Over five years to the end of September the fund has returned 37.1% compared to the FTSE 350 Higher Yield return of of 2%.
Doubt Neil Woodford at your peril. While he is prone to bouts of underperformance he has yet to be proven wrong over the longer term. Recently his trademark defensive stance turned the corner and an excellent 18 months has put him back at the top of the sector. Big stakes in health care and positions in UK and US pharmaceuticals helped him to avoid the worst of the falls in the third quarter of 2011 and provided a strong platform. These allocations coupled with very little in energy and materials are symptomatic of his bearish view on the UK and global economy. One for those prepared to sit it out over the long term.
Over five years to the end of September the fund has returned 21% compared to the FTSE 350 Higher Yield return of of 2%.

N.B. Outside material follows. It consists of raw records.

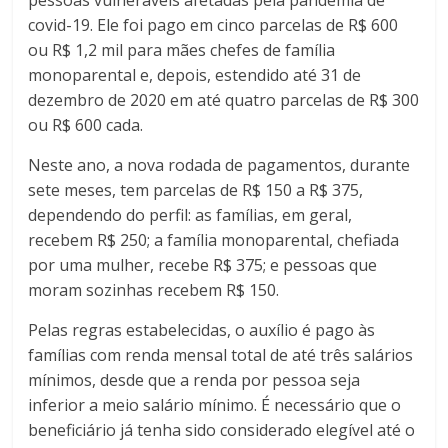
covid-19. Ele foi pago em cinco parcelas de R$ 600
ou R$ 1,2 mil para mães chefes de família
monoparental e, depois, estendido até 31 de
dezembro de 2020 em até quatro parcelas de R$ 300
ou R$ 600 cada.
Neste ano, a nova rodada de pagamentos, durante
sete meses, tem parcelas de R$ 150 a R$ 375,
dependendo do perfil: as famílias, em geral,
recebem R$ 250; a família monoparental, chefiada
por uma mulher, recebe R$ 375; e pessoas que
moram sozinhas recebem R$ 150.
Pelas regras estabelecidas, o auxílio é pago às
famílias com renda mensal total de até três salários
mínimos, desde que a renda por pessoa seja
inferior a meio salário mínimo. É necessário que o
beneficiário já tenha sido considerado elegível até o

At £4 billion this fund has grown due to the consistency of return. While the managers are defensive in nature, they will always enjoy a rally, however short-lived. They have kept faith with a substantial overweight in health care, with UK listed majors GlaxoSmithKline and AstraZeneca joined by US based Abbot Laboratories. At first glance the fund may appear relatively dull, but the managers’ talent for blending in overseas companies and an underweight in industrial names, both help to differentiate it from the crowd.
Over five years to the end of September the fund has returned 18.6% compared to the FTSE 350 Higher Yield Return of 2%.
This fund has done extremely well since launch in 2005, handsomely outperforming global equities and delivering a yield consistently above 4%. The managers don’t give a great deal of credence to where companies are based but instead look for stocks on attractive valuations with strong revenue growth and barriers to entry to ensure dividends are both achievable and sustainable. The fund has maintained a strong bias towards Asia and has a large underweight to North American companies.
Over five years to the end of September the fund has returned 53.5% compared to the FTSE World return of 17.7%.
Leigh Harrison & Richard Colwell have been consistently among the best in their peer group for many years. They are steady out performers who always bear the risks in mind. As a result they have long standing underweights in financials, and currently in the energy and materials sectors too. They are favouring a blend of consumer services, utilities and healthcare companies with selective industrial mid cap names helping to provide the growth opportunities. We back this fund’s steady approach to outperform in almost any climate for equities.
Over five years to the end of September the fund has returned 25.9% compared to the FTSE 350 Higher Yield Return of 2%.